We condemn the burning of the Reform kindergarten in Mevasseret Zion. We are appalled and saddened by this senseless act of violence.

We call on Israeli leaders, both religious and governmental, to denounce this attack in the strongest possible terms, and to aggressively pursue its perpetrators.

While those responsible for the arson attack cannot yet be identified, there is no doubt that wildly irresponsible and incendiary remarks by Orthodox officials have contributed to a climate of hate that makes such attacks possible. In the wake of the Rabin assassination, we had hoped — apparently to no avail — that religious and political leaders had come to understand the dangers of rash statements and inflammatory language.

We are particularly appalled by the remarks made on the Sunday prior to the arson by Chief Ashkenazi Rabbi Yisrael Lau, who compared Reform Jews to the suicidal Arab terrorists of Hamas, Hezbollah, and Islamic Jihad. Such words open the door to the grim possibilities of terror and violence.

Rest assured, we will not be deterred.

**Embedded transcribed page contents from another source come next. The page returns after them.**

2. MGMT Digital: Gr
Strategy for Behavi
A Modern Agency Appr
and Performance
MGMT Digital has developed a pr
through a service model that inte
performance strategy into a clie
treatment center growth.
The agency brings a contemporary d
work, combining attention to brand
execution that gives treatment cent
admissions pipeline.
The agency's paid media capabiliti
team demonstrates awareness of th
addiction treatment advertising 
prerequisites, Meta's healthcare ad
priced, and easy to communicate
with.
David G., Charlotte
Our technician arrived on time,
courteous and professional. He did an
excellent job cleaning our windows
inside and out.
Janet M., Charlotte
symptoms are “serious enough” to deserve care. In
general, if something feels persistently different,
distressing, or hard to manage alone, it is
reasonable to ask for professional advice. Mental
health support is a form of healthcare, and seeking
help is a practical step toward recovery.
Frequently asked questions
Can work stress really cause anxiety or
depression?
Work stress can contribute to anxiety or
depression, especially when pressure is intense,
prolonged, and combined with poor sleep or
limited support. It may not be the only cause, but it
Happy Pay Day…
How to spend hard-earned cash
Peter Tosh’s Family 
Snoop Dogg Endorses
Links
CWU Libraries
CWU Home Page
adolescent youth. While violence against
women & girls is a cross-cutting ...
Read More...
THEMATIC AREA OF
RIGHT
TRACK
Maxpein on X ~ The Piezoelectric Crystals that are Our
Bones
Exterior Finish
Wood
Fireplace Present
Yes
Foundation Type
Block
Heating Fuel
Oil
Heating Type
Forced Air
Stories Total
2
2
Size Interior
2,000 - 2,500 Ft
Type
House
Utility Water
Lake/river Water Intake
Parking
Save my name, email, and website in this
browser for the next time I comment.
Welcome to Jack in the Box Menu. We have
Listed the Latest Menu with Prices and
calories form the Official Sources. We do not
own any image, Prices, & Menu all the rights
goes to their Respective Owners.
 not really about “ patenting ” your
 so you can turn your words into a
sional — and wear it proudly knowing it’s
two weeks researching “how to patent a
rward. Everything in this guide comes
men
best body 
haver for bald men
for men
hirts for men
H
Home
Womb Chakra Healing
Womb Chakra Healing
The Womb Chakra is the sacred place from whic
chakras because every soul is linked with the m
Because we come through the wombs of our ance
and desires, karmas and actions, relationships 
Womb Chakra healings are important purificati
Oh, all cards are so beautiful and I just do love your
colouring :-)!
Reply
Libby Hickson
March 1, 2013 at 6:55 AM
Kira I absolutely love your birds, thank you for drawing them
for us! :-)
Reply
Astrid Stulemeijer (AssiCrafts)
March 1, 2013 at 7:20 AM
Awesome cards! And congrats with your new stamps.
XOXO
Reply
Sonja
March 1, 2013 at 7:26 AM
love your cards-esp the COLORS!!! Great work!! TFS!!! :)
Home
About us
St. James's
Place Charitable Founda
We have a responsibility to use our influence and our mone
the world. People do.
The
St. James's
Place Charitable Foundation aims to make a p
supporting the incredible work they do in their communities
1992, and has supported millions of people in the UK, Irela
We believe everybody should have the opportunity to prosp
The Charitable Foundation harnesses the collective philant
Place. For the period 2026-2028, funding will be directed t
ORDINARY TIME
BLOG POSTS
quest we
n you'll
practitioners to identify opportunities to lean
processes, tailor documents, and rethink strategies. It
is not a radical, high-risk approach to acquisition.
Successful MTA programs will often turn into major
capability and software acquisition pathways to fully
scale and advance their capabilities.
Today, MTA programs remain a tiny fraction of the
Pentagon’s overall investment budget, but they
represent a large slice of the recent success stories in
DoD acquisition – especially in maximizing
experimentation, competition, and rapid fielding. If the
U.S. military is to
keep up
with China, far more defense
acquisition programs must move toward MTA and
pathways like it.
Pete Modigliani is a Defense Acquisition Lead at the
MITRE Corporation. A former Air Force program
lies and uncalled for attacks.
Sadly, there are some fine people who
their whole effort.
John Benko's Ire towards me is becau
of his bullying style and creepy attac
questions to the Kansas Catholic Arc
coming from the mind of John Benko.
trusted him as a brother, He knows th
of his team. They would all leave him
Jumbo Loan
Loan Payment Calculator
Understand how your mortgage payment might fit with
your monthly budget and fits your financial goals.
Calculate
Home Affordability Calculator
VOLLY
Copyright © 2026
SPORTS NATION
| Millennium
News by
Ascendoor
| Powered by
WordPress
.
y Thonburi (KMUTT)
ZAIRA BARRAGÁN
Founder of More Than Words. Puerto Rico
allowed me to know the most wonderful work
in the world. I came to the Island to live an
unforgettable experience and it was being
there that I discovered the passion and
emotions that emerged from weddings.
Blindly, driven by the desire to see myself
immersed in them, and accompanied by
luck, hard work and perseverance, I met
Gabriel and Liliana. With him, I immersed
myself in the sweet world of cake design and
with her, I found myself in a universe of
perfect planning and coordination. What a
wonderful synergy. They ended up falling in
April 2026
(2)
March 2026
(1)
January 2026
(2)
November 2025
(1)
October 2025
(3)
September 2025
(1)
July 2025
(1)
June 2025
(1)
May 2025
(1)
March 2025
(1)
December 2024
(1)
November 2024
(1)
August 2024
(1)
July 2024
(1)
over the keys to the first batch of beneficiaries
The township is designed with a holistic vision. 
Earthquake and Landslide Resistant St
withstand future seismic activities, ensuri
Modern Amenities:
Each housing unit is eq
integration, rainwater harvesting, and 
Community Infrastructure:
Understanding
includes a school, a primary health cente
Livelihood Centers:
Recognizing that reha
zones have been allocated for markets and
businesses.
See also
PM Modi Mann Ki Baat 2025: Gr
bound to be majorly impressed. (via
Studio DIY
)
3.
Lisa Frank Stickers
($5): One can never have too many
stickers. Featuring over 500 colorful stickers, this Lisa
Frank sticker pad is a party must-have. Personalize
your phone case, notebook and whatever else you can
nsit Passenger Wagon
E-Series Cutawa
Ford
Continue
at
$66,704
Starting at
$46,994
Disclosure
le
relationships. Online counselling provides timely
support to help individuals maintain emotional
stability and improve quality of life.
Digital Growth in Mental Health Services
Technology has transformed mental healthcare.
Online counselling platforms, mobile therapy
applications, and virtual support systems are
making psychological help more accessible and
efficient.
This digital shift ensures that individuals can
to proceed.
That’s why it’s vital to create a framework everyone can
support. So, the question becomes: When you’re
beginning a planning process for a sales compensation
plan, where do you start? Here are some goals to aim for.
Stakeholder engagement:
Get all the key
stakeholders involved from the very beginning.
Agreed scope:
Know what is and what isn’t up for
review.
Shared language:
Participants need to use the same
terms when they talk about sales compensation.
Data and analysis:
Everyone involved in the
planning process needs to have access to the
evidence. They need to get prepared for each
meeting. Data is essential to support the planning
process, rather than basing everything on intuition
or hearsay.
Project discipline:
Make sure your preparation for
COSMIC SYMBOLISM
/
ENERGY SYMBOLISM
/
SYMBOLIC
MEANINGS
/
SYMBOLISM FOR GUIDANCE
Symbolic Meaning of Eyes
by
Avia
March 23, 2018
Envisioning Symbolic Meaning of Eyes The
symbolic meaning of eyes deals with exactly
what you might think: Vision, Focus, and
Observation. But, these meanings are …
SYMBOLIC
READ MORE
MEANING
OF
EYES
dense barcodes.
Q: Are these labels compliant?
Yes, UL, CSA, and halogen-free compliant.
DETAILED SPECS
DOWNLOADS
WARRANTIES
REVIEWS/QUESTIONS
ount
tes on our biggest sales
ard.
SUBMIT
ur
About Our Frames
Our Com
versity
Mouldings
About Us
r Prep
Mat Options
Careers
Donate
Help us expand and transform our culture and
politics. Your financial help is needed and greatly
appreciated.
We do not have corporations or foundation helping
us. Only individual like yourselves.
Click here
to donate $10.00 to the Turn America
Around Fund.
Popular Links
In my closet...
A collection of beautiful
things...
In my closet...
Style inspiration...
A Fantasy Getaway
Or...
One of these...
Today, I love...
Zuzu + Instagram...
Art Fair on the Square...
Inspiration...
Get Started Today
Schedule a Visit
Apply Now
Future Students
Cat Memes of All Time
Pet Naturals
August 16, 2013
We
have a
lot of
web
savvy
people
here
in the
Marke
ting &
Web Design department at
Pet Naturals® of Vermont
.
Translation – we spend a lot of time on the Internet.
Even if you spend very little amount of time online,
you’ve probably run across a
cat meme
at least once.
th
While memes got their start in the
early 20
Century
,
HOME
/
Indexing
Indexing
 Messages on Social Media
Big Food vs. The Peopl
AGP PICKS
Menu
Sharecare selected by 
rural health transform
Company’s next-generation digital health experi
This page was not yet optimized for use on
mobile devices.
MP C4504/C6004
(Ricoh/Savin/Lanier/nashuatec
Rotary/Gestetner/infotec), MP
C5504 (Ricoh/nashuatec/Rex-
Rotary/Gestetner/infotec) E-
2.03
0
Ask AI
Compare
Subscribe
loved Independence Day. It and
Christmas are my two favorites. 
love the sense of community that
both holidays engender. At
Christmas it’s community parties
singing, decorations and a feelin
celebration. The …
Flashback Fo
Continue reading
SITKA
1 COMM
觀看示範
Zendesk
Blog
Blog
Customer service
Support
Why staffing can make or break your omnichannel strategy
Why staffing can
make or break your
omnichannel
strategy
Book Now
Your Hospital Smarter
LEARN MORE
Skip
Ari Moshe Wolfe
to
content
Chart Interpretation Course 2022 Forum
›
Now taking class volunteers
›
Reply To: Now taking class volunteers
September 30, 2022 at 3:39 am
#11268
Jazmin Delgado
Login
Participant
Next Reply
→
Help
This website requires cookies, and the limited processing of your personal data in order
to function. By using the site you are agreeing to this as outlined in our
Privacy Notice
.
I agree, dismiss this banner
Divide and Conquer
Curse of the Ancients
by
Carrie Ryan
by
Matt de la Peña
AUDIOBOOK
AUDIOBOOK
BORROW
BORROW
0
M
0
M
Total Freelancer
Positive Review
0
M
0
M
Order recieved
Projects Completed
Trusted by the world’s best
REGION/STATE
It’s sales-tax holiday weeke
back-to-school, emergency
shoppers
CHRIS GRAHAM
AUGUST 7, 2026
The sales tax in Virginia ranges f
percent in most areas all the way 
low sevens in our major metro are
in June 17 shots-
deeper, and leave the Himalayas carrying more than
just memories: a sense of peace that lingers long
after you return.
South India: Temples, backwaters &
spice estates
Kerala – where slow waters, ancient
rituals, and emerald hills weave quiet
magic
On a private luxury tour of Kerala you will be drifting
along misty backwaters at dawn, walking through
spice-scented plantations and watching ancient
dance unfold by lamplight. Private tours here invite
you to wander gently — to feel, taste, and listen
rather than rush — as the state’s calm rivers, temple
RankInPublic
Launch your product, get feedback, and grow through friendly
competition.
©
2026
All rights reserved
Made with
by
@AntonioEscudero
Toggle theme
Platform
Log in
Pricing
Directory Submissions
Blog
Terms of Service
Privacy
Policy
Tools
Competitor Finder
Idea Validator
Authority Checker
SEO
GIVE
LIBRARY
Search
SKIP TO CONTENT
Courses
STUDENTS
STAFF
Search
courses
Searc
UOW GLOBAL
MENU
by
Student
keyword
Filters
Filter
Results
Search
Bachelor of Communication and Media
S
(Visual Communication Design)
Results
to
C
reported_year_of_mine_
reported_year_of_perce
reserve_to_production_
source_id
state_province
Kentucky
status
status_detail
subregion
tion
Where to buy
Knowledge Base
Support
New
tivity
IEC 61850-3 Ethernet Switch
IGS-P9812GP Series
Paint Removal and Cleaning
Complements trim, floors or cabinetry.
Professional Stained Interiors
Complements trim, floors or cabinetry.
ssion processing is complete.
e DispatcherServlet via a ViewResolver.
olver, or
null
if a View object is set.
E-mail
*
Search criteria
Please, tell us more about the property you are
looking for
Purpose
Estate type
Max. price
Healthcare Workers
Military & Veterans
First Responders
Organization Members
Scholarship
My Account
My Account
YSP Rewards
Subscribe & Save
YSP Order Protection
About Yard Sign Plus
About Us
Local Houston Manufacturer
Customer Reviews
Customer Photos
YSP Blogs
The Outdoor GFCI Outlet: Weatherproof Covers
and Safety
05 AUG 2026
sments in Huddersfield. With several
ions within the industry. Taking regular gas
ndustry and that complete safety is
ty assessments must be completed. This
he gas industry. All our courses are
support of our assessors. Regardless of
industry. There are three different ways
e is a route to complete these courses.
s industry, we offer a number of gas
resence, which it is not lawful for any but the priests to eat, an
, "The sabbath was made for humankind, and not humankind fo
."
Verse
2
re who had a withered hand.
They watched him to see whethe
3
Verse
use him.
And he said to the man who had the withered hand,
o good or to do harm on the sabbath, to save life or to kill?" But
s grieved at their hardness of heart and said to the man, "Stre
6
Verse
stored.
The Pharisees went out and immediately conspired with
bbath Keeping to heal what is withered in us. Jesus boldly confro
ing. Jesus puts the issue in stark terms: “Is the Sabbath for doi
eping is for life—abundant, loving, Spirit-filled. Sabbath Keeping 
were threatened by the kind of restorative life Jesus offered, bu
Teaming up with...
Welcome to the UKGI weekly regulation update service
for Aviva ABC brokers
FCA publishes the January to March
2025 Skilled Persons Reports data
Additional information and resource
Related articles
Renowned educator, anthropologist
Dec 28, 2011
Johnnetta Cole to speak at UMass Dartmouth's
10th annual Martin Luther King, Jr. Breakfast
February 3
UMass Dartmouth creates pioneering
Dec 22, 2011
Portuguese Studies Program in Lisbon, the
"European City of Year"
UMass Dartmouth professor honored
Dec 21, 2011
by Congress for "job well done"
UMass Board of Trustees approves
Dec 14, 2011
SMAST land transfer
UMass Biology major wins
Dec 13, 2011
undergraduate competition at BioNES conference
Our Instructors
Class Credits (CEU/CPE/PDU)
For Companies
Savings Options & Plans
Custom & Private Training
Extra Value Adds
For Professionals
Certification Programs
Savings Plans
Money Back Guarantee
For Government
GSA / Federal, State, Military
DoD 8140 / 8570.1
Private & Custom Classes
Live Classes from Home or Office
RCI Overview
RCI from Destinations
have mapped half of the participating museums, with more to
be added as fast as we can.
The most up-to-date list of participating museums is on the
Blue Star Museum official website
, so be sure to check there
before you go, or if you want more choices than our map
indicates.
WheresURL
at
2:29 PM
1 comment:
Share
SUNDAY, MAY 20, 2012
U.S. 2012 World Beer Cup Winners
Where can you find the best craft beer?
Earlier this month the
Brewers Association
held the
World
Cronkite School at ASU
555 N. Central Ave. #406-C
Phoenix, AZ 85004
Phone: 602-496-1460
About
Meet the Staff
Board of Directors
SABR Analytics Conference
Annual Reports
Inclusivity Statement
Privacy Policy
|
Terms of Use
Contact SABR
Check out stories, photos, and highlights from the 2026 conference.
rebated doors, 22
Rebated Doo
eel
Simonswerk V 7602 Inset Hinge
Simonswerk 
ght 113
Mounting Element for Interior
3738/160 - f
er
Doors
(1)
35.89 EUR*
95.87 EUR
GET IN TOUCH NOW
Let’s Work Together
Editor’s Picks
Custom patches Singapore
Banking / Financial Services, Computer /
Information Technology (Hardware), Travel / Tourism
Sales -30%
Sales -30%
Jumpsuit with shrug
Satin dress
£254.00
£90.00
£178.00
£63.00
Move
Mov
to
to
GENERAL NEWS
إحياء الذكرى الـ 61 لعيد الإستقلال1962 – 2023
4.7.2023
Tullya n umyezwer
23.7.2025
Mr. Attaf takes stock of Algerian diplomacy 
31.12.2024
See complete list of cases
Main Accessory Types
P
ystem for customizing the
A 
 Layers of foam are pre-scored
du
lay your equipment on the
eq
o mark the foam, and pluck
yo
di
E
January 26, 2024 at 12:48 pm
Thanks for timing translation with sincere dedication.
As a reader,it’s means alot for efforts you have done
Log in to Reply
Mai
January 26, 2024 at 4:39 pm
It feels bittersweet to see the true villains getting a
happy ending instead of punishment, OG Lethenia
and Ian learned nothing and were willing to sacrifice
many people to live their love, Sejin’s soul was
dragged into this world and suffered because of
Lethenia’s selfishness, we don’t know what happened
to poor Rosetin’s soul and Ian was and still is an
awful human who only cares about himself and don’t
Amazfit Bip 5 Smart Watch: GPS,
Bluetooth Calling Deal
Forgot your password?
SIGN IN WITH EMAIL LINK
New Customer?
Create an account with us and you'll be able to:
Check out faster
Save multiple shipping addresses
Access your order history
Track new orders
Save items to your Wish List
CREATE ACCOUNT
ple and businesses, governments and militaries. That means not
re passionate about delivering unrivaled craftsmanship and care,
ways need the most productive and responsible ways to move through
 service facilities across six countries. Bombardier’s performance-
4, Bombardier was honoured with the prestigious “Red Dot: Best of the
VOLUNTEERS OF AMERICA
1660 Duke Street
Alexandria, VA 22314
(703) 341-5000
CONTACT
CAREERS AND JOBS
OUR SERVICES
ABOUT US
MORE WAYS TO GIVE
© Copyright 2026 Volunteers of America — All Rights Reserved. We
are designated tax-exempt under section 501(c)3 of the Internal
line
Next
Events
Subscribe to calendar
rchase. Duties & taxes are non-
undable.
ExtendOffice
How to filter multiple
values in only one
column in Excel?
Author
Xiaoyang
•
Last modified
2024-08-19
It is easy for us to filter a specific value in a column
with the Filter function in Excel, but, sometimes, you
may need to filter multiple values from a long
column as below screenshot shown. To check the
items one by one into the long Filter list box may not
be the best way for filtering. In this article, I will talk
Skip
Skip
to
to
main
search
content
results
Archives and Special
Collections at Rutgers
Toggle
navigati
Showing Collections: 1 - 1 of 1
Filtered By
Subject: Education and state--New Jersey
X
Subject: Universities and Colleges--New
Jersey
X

The kindergarten will be reopened, and we will redouble our efforts to build Reform Judaism in Israel.

We remain committed to the dream of a Jewish state that unites the Jewish people wherever they may be found, a state in which Jews are respectful of their differences but united in their love of Zion and their commitment to a common Jewish destiny.

During the coming Days of Awe, we beseech the leaders of Israel to promote Jewish unity and the partnership of the Jewish people, in the spirit of mutual respect and civility.


Rabbi Eric H. Yoffie is president of the Union of American Hebrew Congregations.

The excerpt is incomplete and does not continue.